The balcony door was wide opened; the curtains waved slowly, almost to the rhythm of his thoughts; and there was also a dressing table in a corner with a cracked mirror and piles of books and jewelry − no human being had so many fingers to put it all on. Outside in the street someone started to puke frantically, right under the window, and so Edward dolefully tried to decide which side of the bed would be better to lean over to satisfy his own needs too, when all of a sudden a hand wearing bracelets and golden rings flopped on his stomach, fumbled blindly over the floor unable to reach it, and then a weak voice demanded:

“Bloody hell... just give me something!”

A morning with a horrific hangover, which made the head thump as if the Spaniards, those ones they stole a galleon yesterday from, full of goodies, were dancing pasodoble all night long on it, was terrible enough itself, and nothing could be worse.
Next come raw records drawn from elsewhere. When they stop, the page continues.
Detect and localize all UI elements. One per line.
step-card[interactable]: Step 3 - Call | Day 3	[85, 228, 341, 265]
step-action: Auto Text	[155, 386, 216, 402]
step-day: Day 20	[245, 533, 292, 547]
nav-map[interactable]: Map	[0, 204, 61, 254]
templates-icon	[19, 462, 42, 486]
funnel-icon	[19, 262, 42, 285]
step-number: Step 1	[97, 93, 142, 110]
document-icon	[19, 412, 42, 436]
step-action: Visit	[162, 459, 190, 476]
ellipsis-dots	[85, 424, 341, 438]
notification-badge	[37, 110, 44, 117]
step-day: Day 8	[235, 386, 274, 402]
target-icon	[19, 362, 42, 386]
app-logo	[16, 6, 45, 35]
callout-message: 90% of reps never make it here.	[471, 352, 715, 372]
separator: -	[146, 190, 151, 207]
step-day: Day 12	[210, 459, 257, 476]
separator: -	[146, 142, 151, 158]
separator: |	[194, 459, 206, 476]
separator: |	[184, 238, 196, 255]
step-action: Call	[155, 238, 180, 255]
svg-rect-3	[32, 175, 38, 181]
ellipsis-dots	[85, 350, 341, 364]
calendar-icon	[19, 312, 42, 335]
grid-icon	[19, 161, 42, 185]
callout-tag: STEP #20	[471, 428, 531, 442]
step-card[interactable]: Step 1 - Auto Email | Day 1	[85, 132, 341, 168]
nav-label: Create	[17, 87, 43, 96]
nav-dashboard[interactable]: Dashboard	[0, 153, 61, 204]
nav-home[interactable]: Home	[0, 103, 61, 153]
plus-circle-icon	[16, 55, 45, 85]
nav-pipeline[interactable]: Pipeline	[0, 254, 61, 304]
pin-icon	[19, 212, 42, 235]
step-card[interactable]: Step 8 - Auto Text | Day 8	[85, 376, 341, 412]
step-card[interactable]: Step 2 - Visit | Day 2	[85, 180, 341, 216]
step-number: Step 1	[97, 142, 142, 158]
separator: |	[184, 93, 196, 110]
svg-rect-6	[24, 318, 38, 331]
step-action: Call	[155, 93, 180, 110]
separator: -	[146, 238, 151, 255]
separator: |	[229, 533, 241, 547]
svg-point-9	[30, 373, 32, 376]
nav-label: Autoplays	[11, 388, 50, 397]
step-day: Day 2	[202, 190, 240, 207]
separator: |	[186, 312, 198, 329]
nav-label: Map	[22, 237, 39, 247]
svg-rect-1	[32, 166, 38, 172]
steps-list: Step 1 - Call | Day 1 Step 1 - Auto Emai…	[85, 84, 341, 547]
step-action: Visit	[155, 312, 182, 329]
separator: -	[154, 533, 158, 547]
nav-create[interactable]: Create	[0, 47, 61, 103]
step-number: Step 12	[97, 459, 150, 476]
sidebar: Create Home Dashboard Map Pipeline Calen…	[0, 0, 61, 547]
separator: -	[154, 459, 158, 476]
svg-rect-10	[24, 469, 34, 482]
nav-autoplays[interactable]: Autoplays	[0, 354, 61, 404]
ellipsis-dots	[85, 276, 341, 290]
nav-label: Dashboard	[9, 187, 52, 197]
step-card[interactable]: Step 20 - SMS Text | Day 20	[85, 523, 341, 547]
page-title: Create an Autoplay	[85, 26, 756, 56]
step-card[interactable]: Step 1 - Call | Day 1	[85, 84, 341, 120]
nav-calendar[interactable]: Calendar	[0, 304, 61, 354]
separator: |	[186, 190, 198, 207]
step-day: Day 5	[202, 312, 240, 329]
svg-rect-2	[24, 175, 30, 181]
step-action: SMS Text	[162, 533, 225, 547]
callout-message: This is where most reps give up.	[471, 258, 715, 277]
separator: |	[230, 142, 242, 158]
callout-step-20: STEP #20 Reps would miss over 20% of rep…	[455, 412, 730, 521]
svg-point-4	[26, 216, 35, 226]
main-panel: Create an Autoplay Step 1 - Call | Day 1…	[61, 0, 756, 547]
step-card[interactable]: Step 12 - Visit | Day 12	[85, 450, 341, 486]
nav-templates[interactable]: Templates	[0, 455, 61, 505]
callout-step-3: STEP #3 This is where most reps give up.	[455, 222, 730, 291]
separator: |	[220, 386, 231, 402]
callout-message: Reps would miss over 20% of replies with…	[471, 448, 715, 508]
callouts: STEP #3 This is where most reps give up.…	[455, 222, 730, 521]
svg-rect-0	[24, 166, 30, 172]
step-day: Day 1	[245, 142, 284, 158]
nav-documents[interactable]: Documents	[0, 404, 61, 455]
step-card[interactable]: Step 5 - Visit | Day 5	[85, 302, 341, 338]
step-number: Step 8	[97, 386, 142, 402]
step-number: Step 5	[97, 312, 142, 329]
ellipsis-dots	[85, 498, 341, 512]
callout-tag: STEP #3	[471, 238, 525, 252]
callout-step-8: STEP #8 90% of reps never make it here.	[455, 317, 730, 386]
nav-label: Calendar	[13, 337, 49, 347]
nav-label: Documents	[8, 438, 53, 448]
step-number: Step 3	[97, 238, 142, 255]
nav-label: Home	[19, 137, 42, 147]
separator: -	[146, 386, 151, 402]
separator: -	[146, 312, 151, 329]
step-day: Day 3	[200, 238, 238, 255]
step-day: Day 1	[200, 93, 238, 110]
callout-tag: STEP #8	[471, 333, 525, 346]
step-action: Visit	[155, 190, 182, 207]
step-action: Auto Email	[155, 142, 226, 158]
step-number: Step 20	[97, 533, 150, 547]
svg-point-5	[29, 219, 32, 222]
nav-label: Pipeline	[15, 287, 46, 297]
Nothing but a morning with horrifically hangover Jack Rackham. That’s almost exactly what Edward told him:

“Calico?!”

With a great effort Jack, all naked and sticky, managed to roll over him, chains with trinkets, plaques and pendants − quite a bunch to lash a fucking cannon − digging into Edward’s chest; after four or five attempts he finally snatched a bottle, almost empty, and drawn it to himself like a rope during a storm − if you’re not holding it tight you’d be swept away in a wink of an eye.

“Yeah, well... I assume ‘ _Calico?!_ ’ is way better than _‘Wait, are these tits, Jim?!’_ ”

“...what?”

However, Jack was already drinking, and so the question lost somewhere among his gulps, loud as if of pigswill spilling into a dry echoing well. For a minute he watched the bottle with a hollow or philosophical − it was really hard to tell − expression, then he tossed it into the sheets carelessly, placed his cheek in a palm and said:

“That old bastard Solon has never been so right, oh yes.”
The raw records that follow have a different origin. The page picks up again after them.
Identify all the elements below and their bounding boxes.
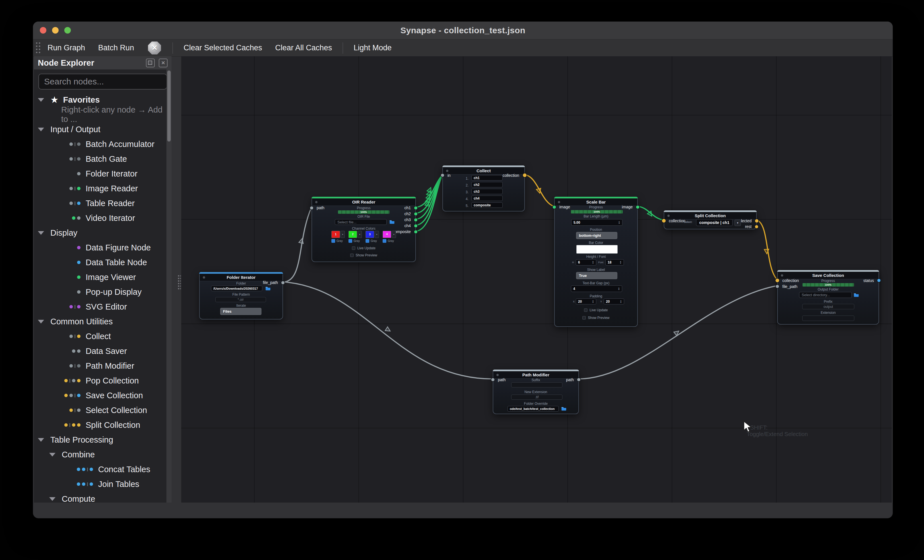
- channel-1-gray-checkbox[interactable]: [332, 239, 335, 243]
- collapse-dot-icon[interactable]: [496, 374, 499, 376]
- height-spinner[interactable]: 6▲▼: [576, 259, 596, 265]
- output-port-ch1[interactable]: [414, 206, 418, 210]
- collect-item-input[interactable]: ch4: [471, 196, 502, 201]
- sidebar-item-image-viewer[interactable]: Image Viewer: [34, 270, 171, 284]
- chevron-down-icon[interactable]: [38, 231, 44, 235]
- show-preview-checkbox[interactable]: [350, 253, 354, 257]
- clear-all-caches-button[interactable]: Clear All Caches: [275, 43, 332, 52]
- channel-4-swatch[interactable]: 4: [382, 231, 391, 238]
- sidebar-item-join-tables[interactable]: Join Tables: [34, 477, 171, 491]
- output-port-selected[interactable]: [754, 219, 759, 223]
- spinner-arrows-icon[interactable]: ▲▼: [620, 300, 622, 303]
- toolbar-grip-handle[interactable]: [35, 42, 41, 55]
- padding-x-spinner[interactable]: 20▲▼: [576, 298, 596, 304]
- sidebar-item-folder-iterator[interactable]: Folder Iterator: [34, 166, 171, 181]
- float-panel-icon[interactable]: [146, 58, 155, 67]
- show-preview-checkbox[interactable]: [582, 316, 586, 319]
- node-save-collection[interactable]: Save Collection collection file_path sta…: [777, 270, 879, 325]
- channel-2-dropdown[interactable]: ▼: [358, 231, 362, 238]
- collapse-dot-icon[interactable]: [668, 215, 670, 217]
- scrollbar-thumb[interactable]: [167, 70, 171, 142]
- bar-length-spinner[interactable]: 5.00▲▼: [571, 219, 622, 226]
- folder-icon[interactable]: [854, 293, 859, 297]
- sidebar-item-video-iterator[interactable]: Video Iterator: [34, 211, 171, 225]
- oir-file-input[interactable]: Select file...: [335, 219, 387, 225]
- file-pattern-input[interactable]: *.oir: [215, 297, 266, 302]
- collect-item-input[interactable]: ch2: [471, 182, 502, 187]
- spinner-arrows-icon[interactable]: ▲▼: [592, 261, 594, 264]
- position-dropdown[interactable]: bottom-right: [576, 232, 617, 239]
- sidebar-subcategory-combine[interactable]: Combine: [34, 447, 171, 462]
- live-update-checkbox[interactable]: [584, 308, 588, 312]
- folder-icon[interactable]: [561, 406, 566, 411]
- input-port-path[interactable]: [491, 377, 495, 382]
- prefix-input[interactable]: output: [802, 304, 854, 309]
- show-label-dropdown[interactable]: True: [576, 272, 617, 279]
- node-split-collection[interactable]: Split Collection collection selected res…: [664, 210, 757, 229]
- sidebar-item-save-collection[interactable]: Save Collection: [34, 388, 171, 403]
- input-port-collection[interactable]: [662, 218, 666, 223]
- sidebar-category-common-utilities[interactable]: Common Utilities: [34, 314, 171, 329]
- chevron-down-icon[interactable]: [38, 98, 44, 102]
- collapse-dot-icon[interactable]: [315, 201, 318, 203]
- collect-item-input[interactable]: composite: [471, 202, 502, 208]
- close-window-button[interactable]: [40, 27, 46, 33]
- search-input[interactable]: [44, 76, 162, 87]
- collect-item-input[interactable]: ch1: [471, 175, 502, 181]
- channel-2-swatch[interactable]: 2: [348, 231, 357, 238]
- padding-y-spinner[interactable]: 20▲▼: [604, 298, 624, 304]
- collapse-dot-icon[interactable]: [203, 276, 205, 279]
- folder-override-input[interactable]: ode/test_batch/test_collection: [507, 406, 559, 412]
- input-port-in[interactable]: [440, 173, 445, 177]
- node-oir-reader[interactable]: OIR Reader path ch1 ch2 ch3 ch4 composit…: [312, 197, 416, 262]
- font-spinner[interactable]: 18▲▼: [605, 259, 624, 265]
- channel-3-swatch[interactable]: 3: [366, 231, 374, 238]
- panel-resize-handle[interactable]: [177, 275, 181, 289]
- channel-1-swatch[interactable]: 1: [332, 231, 340, 238]
- batch-run-button[interactable]: Batch Run: [98, 43, 134, 52]
- chevron-down-icon[interactable]: [38, 320, 44, 323]
- chevron-down-icon[interactable]: [38, 438, 44, 442]
- output-port-image[interactable]: [636, 205, 640, 209]
- sidebar-item-concat-tables[interactable]: Concat Tables: [34, 462, 171, 477]
- channel-2-gray-checkbox[interactable]: [348, 239, 352, 243]
- graph-canvas[interactable]: Folder Iterator file_path Folder /Users/…: [181, 56, 892, 503]
- sidebar-item-svg-editor[interactable]: SVG Editor: [34, 299, 171, 314]
- sidebar-scrollbar[interactable]: [166, 69, 171, 503]
- folder-icon[interactable]: [390, 220, 394, 224]
- chevron-down-icon[interactable]: [38, 128, 44, 131]
- suffix-input[interactable]: [511, 382, 562, 388]
- sidebar-item-batch-accumulator[interactable]: Batch Accumulator: [34, 137, 171, 151]
- channel-4-dropdown[interactable]: ▼: [392, 231, 396, 238]
- output-port-composite[interactable]: [414, 230, 418, 234]
- sidebar-category-input-output[interactable]: Input / Output: [34, 122, 171, 137]
- collect-item-input[interactable]: ch3: [471, 189, 502, 194]
- sidebar-category-display[interactable]: Display: [34, 225, 171, 240]
- bar-color-swatch[interactable]: [576, 245, 618, 253]
- sidebar-item-image-reader[interactable]: Image Reader: [34, 181, 171, 196]
- sidebar-item-batch-gate[interactable]: Batch Gate: [34, 151, 171, 166]
- spinner-arrows-icon[interactable]: ▲▼: [620, 261, 622, 264]
- collapse-dot-icon[interactable]: [781, 274, 783, 277]
- sidebar-item-path-modifier[interactable]: Path Modifier: [34, 358, 171, 373]
- input-port-collection[interactable]: [775, 278, 780, 283]
- spinner-arrows-icon[interactable]: ▲▼: [618, 221, 620, 224]
- spinner-arrows-icon[interactable]: ▲▼: [618, 287, 620, 290]
- channel-3-gray-checkbox[interactable]: [366, 239, 369, 243]
- sidebar-category-table-processing[interactable]: Table Processing: [34, 432, 171, 447]
- folder-icon[interactable]: [266, 286, 270, 290]
- output-port-rest[interactable]: [754, 225, 759, 229]
- minimize-window-button[interactable]: [52, 27, 58, 33]
- sidebar-subcategory-compute[interactable]: Compute: [34, 491, 171, 503]
- sidebar-item-data-figure-node[interactable]: Data Figure Node: [34, 240, 171, 255]
- select-dropdown-button[interactable]: ▼: [735, 220, 741, 226]
- close-panel-icon[interactable]: ✕: [159, 58, 168, 67]
- sidebar-item-split-collection[interactable]: Split Collection: [34, 418, 171, 432]
- input-port-path[interactable]: [309, 206, 314, 210]
- chevron-down-icon[interactable]: [49, 453, 56, 457]
- run-graph-button[interactable]: Run Graph: [48, 43, 85, 52]
- light-mode-button[interactable]: Light Mode: [354, 43, 392, 52]
- chevron-down-icon[interactable]: [49, 497, 56, 501]
- collapse-dot-icon[interactable]: [558, 201, 560, 203]
- output-port-status[interactable]: [877, 278, 881, 283]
Edward didn’t even try to specify who the hell Solon was, under whose command he sailed or whether he was a former slave and what exactly he was right about; instead he tried − successfully − to sit properly, while Jack continued, and his voice was full of either wisdom of thousand ancient elders or highly spiritual sorrow for all the alcohol bibbed the evening before.

“Drunkenness is madness for it deprives us of all our abilities.”
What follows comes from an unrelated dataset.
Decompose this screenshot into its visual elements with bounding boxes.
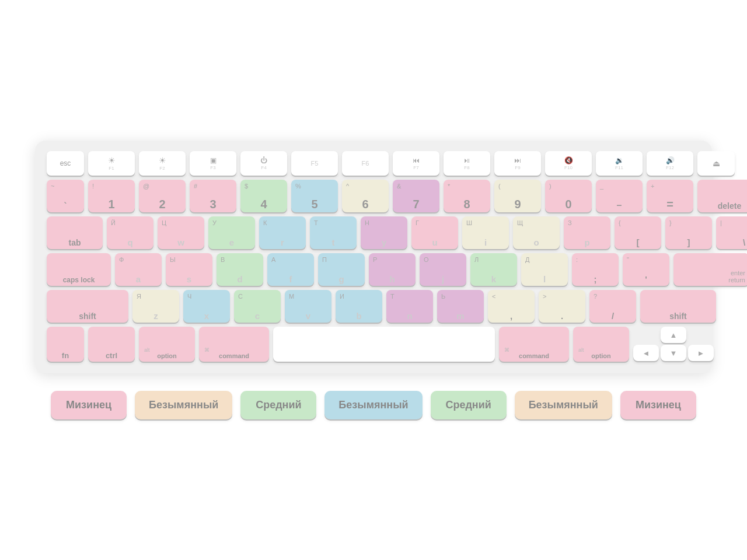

It’s said people were damned to be tortured forever in Hell, and you didn’t even need to try hard to get there, just steal and kill. But what on Earth had he done to deserve Jack Rackham to be a smartass around him while both of them were still alive? Grumbling, Edward put this into one short question, addressed to himself rather than Jack:

“...how much did I load up yesterday?”

“Enough to sink like a brick,” Jack reported surely, and Edward turned back to look at him.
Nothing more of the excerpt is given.